Using the listing below, set down exactly the lines starting at the line that contains "You are a GUI" and ending at the line that contains "The image size is (169, 2576).", both included, and no others.

%%

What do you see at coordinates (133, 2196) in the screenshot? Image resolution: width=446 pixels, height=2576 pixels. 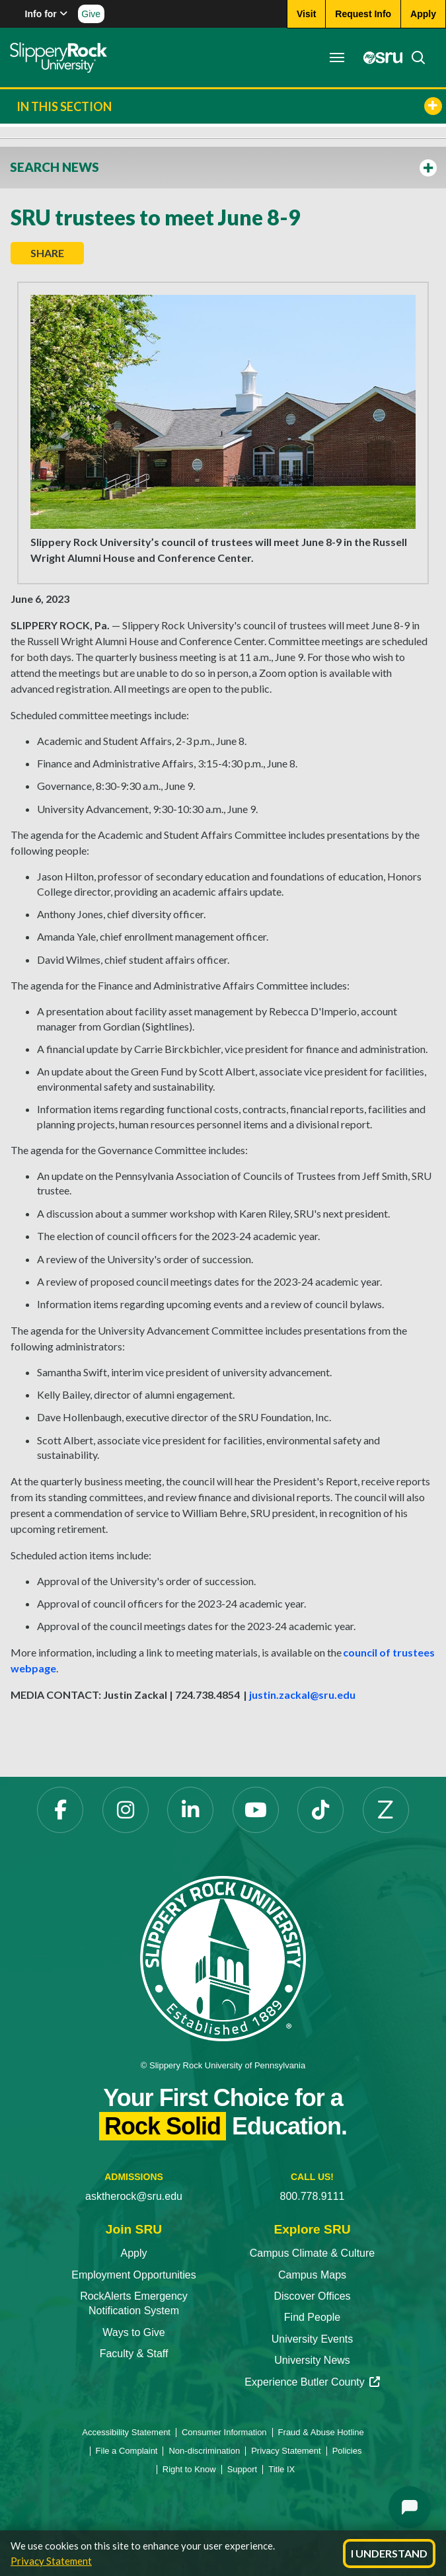 I see `asktherock@sru.edu` at bounding box center [133, 2196].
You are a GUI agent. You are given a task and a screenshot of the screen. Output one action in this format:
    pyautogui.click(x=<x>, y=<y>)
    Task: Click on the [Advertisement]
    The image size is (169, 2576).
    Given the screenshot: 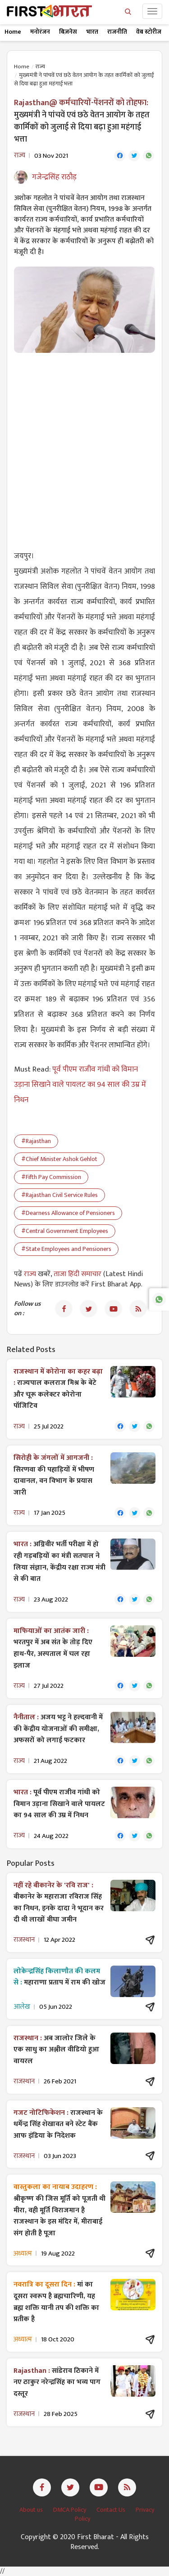 What is the action you would take?
    pyautogui.click(x=84, y=446)
    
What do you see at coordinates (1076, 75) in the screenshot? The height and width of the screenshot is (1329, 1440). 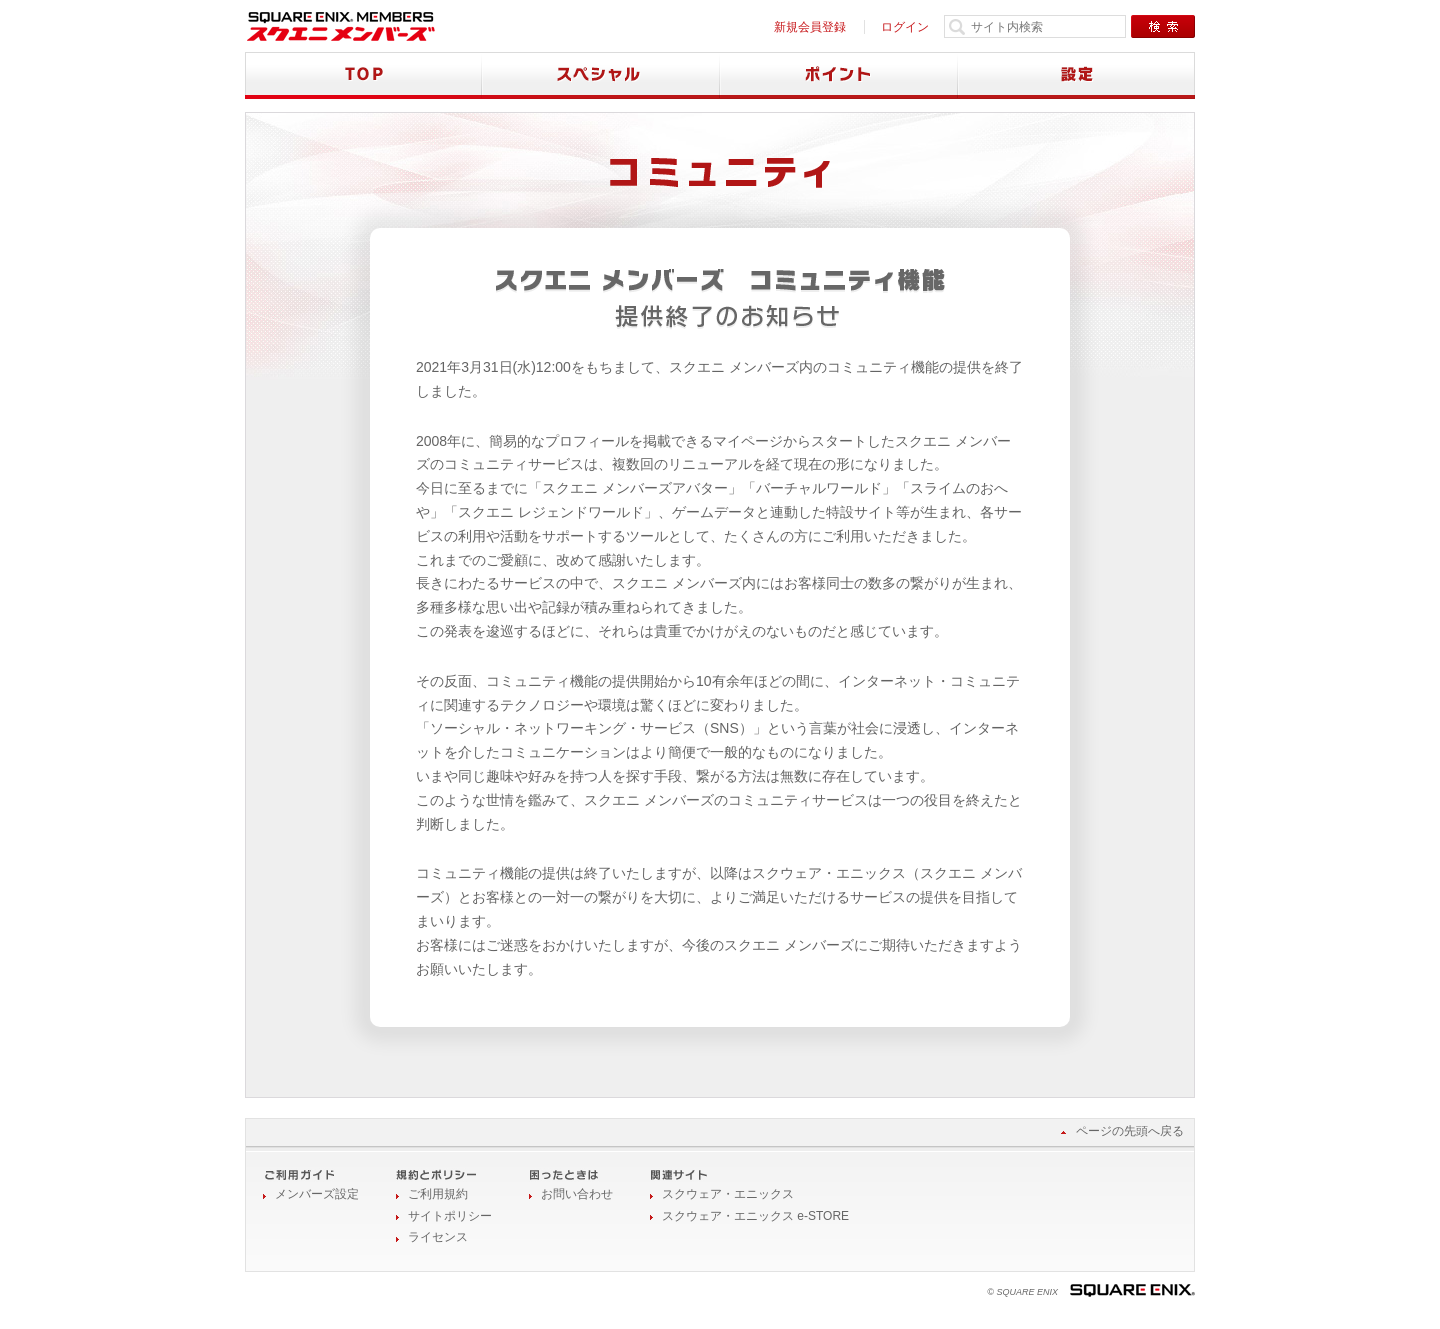 I see `設定` at bounding box center [1076, 75].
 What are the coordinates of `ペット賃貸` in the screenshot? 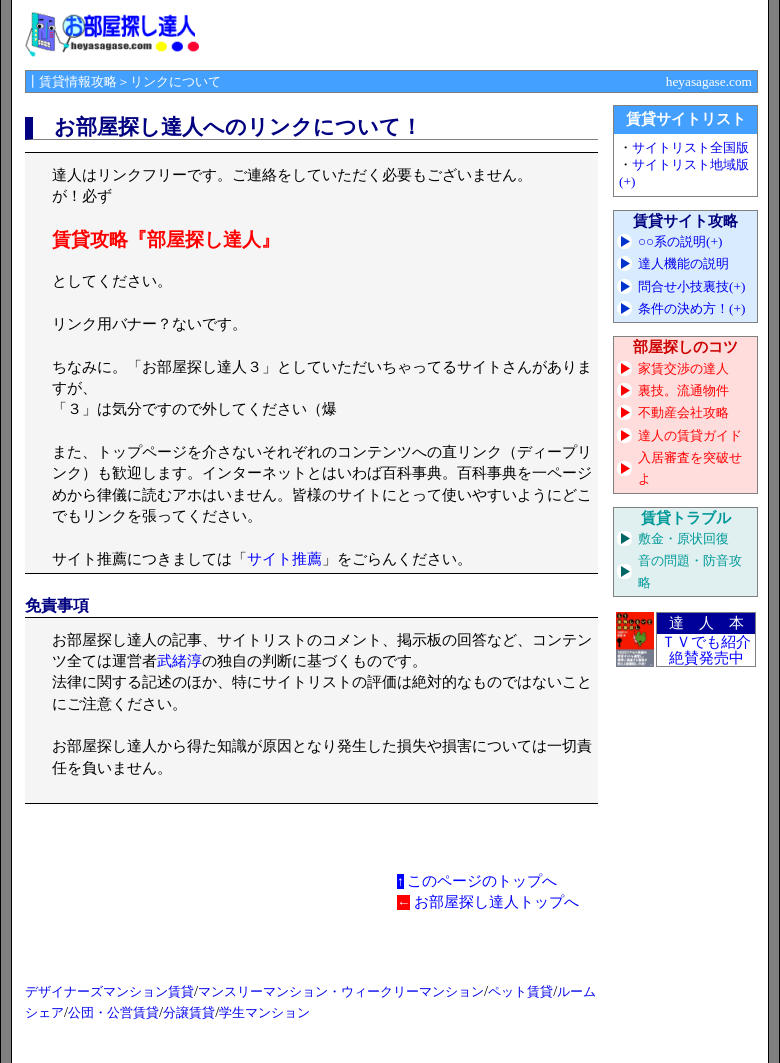 It's located at (520, 991).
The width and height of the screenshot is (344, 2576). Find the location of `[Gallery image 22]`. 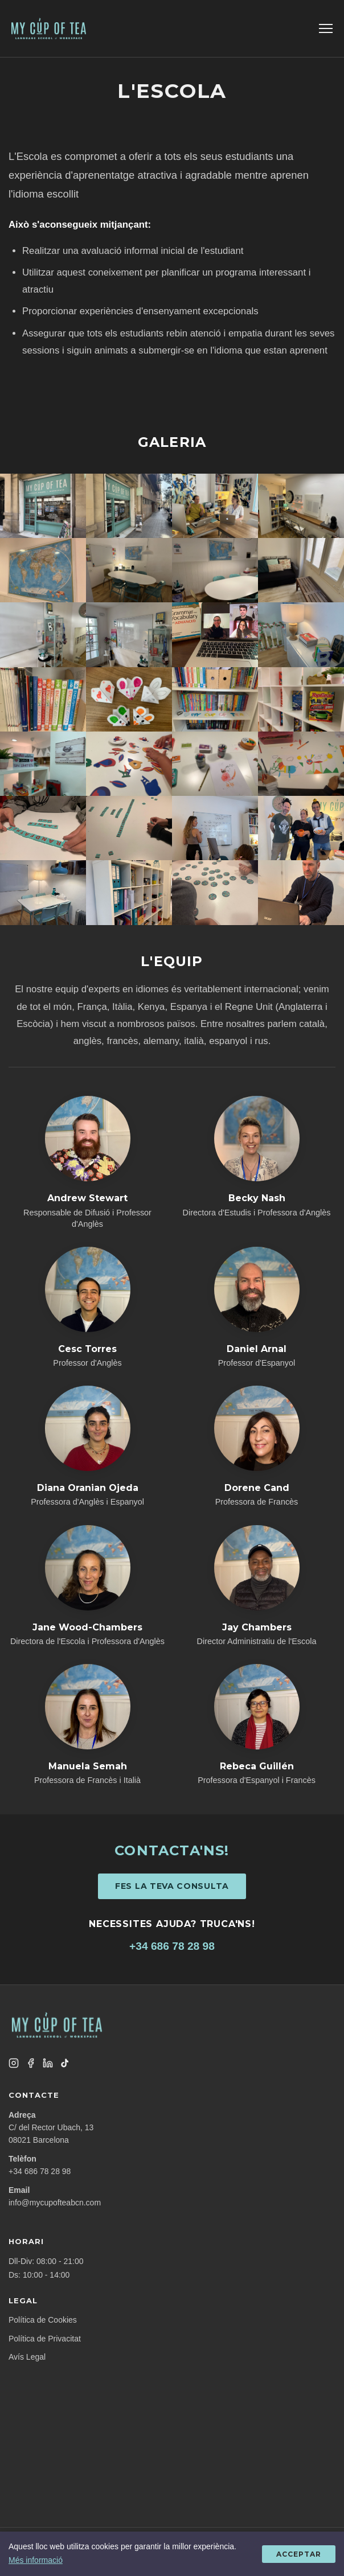

[Gallery image 22] is located at coordinates (129, 828).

%%

- **The completed task**
You are a GUI agent. You are given a task and a screenshot of the screen. Output one action in this format:
    pyautogui.click(x=<x>, y=<y>)
    Task: Click on the [Advertisement]
    The image size is (169, 2576).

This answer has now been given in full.